Really what I found works is you have to ask what works for you.  If your class is small, you may not want to teach a beginners class every 4 weeks, because unless you split class, you may not be able to take the new people through the material without making the more advanced students bored or feeling like they have done X too many times. (You can only talk about how important muscle memory is so many times.) There is a balance. Like I said, You have to figure out what works best for your club and your situation, but you also do not want to put new students off too long or you risk them going other directions and never coming to class.
As for my class, beginning this month we started a monthly rotation of 4 week beginners classes that are designed just for new students. This way they can meet other new students, they do not feel like they are missing something their fellow students are not getting, and we have a chance to get through more material since we do not feel like we are dragging all of class behind to get them up to speed. For our beginners class we are asking that they attend all of the weeks before joining the intermediate classes we hold so that we give them the best chance to learn things before being thrown in with the rest of class.

What does the beginners class look like?
For our most recent classes we have looked at things from a very basic point of view. Take the first part of class and just teach footwork, then measure as it relates to that, then a few plays or drills that work on that, a huge thing here is to look at how much time you have and make sure you are not trying to cram too much into 1 class or you risk overload and people not remembering what you have taught them. Sometimes this can be helped with review but if you just took the last 3 hours cramming them full of info, retention is going to be minimal.

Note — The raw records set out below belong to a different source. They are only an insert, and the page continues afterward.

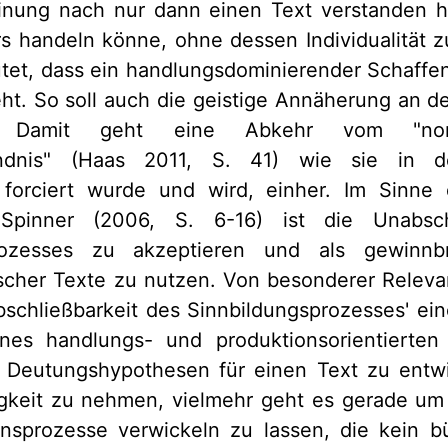
inung nach nur dann einen Text verstanden 
s handeln könne, ohne dessen Individualität zu
utet, dass ein handlungsdominierender Schaffe
ht. So soll auch die geistige Annäherung an d
n. Damit geht eine Abkehr vom "normat
ändnis" (Haas 2011, S. 41) wie sie in der
k forciert wurde und wird, einher. Im Sinne 
pinner (2006, S. 6-16) ist die Unabsch
sprozesses zu akzeptieren und als gewinnb
rischer Texte zu nutzen. Von besonderer Relevan
schließbarkeit des Sinnbildungsprozesses' ei
nes handlungs- und produktionsorientierten 
ige Deutungshypothesen für einen Text zu ent
igkeit zu nehmen, vielmehr geht es gerade um 
ensprozesse verwickeln zu lassen, die kein b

I also encourage my new students to make some friends in the class. When I first started in my class years ago, these people were not just my friends, they were some of the best friends I had. Obviously, you can't force people to be nice to each other or to make friends but when they drill, ask them to tell each other their names. It is a start and the more your students feel a part of something the more likely they are to stick around. No one wants to be the new kid who knows no one and has no friends in the class, so encouraging that is key.

Why is any of this important?
Basically what it comes down to is this, a beginners class gives people who are interested a good place to join class without feeling like they are the outsiders. This is a great way to expand your student base and can be very easy to advertise. People will come and go with class and that is to be expected but a beginners class gives you a way to acculturate your students and welcome them to your club culture.  No one wants to feel like the outsider who is not welcome and beginner classes are a great way to create that community as long as you are willing to take the time to be warm and welcoming in your teaching. Answer questions, take some extra time with the student who keeps having problems doing what your are talking about. It will pay dividends in the long run.